[Start of Attachment]
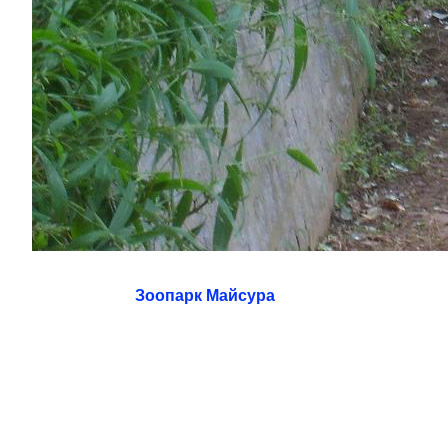
Зоопарк Майсура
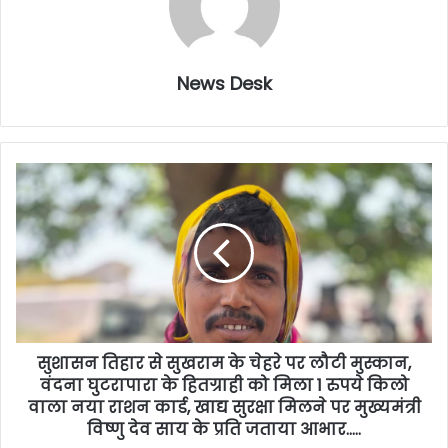
News Desk
सुशासन तिहार से सुखराम के चेहरे पर लौटी मुस्कान,
वंदना घुटरापारा के हितग्राही को मिला 1 रुपये किलो
वाला नया राशन कार्ड, खाद्य सुरक्षा मिलने पर मुख्यमंत्री
विष्णु देव साय के प्रति जताया आभार…..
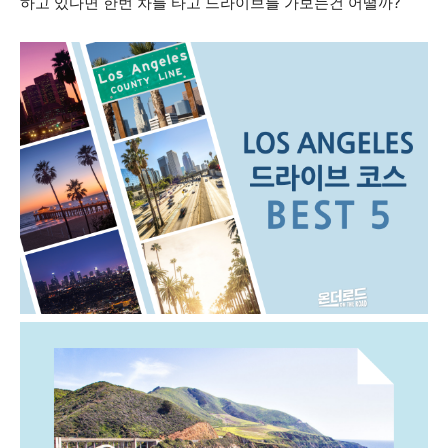
하고 있다면 한번 차를 타고 드라이브를 가보는건 어떨까?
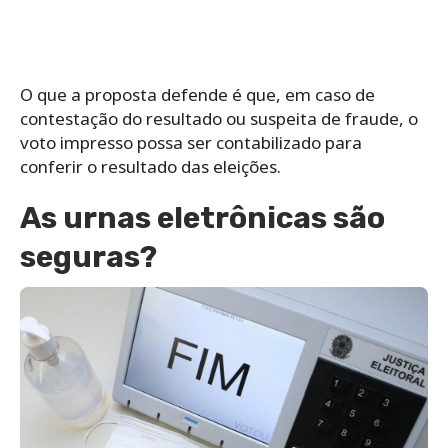
O que a proposta defende é que, em caso de
contestação do resultado ou suspeita de fraude, o
voto impresso possa ser contabilizado para
conferir o resultado das eleições.
As urnas eletrônicas são
seguras?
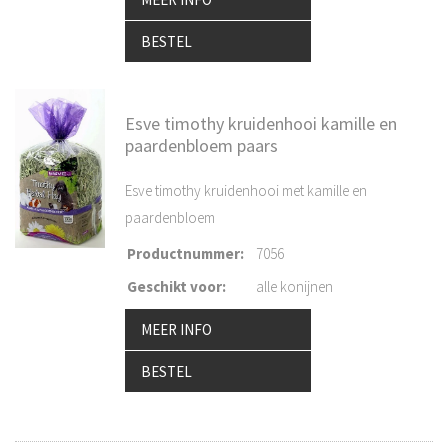
BESTEL
Esve timothy kruidenhooi kamille en
paardenbloem paars
Esve timothy kruidenhooi met kamille en
paardenbloem
Productnummer
:
7056
Geschikt voor
:
alle konijnen
MEER INFO
BESTEL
[End of Attachment]
### YOUR TASK
Transcribe exactly, with no pictures, the lines running from the first line of the material through the line holding "하고 있다면 한번 차를 타고 드라이브를 가보는건 어떨까?".

### SOLVED PROBLEM
Зоопарк Майсура
News Desk
सुशासन तिहार से सुखराम के चेहरे पर लौटी मुस्कान,
वंदना घुटरापारा के हितग्राही को मिला 1 रुपये किलो
वाला नया राशन कार्ड, खाद्य सुरक्षा मिलने पर मुख्यमंत्री
विष्णु देव साय के प्रति जताया आभार…..
하고 있다면 한번 차를 타고 드라이브를 가보는건 어떨까?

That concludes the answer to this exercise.